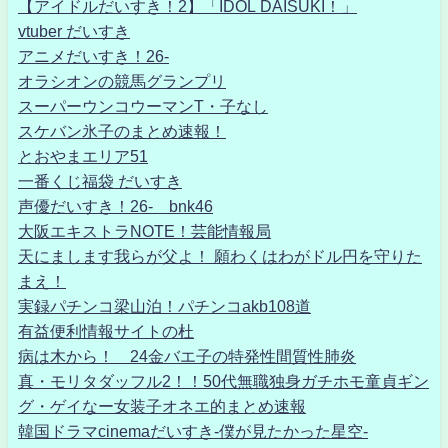
【アイドルだいすき！2】「IDOL DAISUKI！」
vtuber だいすき
アニメだいすき！26-
オラシオンの競馬グランプリ
スーパーウンコウーマンT・子なし
スケバン氷子のまとめ速報！
とおやまエリア51
一番くじ福袋 だいすき
声優だいすき！26- bnk46
大阪エキストラNOTE！芸能情報局
天にまします我らが父よ！ 願わくはわがドル円を守りた
まえ！
実録パチンコ梁山泊！パチンコakb108道
有益便利情報サイトの杜
病は木から！ 24金バエ子の特発性間質性肺炎
真・モリタダッフル2！！50代無職独身ガチホモ童貞ギン
グ・ゲイなー女装子オネエ的まとめ速報
韓国ドラマcinemaだいすき-僕が見たかった星空-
☆ ☆ ☆ ☆
## EXERCISE INSTRUCTIONS
I'd like the material duplicated exactly, without its pictures.

## RESULT OF THE EXERCISE
【アイドルだいすき！2】「IDOL DAISUKI！」
vtuber だいすき
アニメだいすき！26-
オラシオンの競馬グランプリ
スーパーウンコウーマンT・子なし
スケバン氷子のまとめ速報！
とおやまエリア51
一番くじ福袋 だいすき
声優だいすき！26- bnk46
大阪エキストラNOTE！芸能情報局
天にまします我らが父よ！ 願わくはわがドル円を守りた
まえ！
実録パチンコ梁山泊！パチンコakb108道
有益便利情報サイトの杜
病は木から！ 24金バエ子の特発性間質性肺炎
真・モリタダッフル2！！50代無職独身ガチホモ童貞ギン
グ・ゲイなー女装子オネエ的まとめ速報
韓国ドラマcinemaだいすき-僕が見たかった星空-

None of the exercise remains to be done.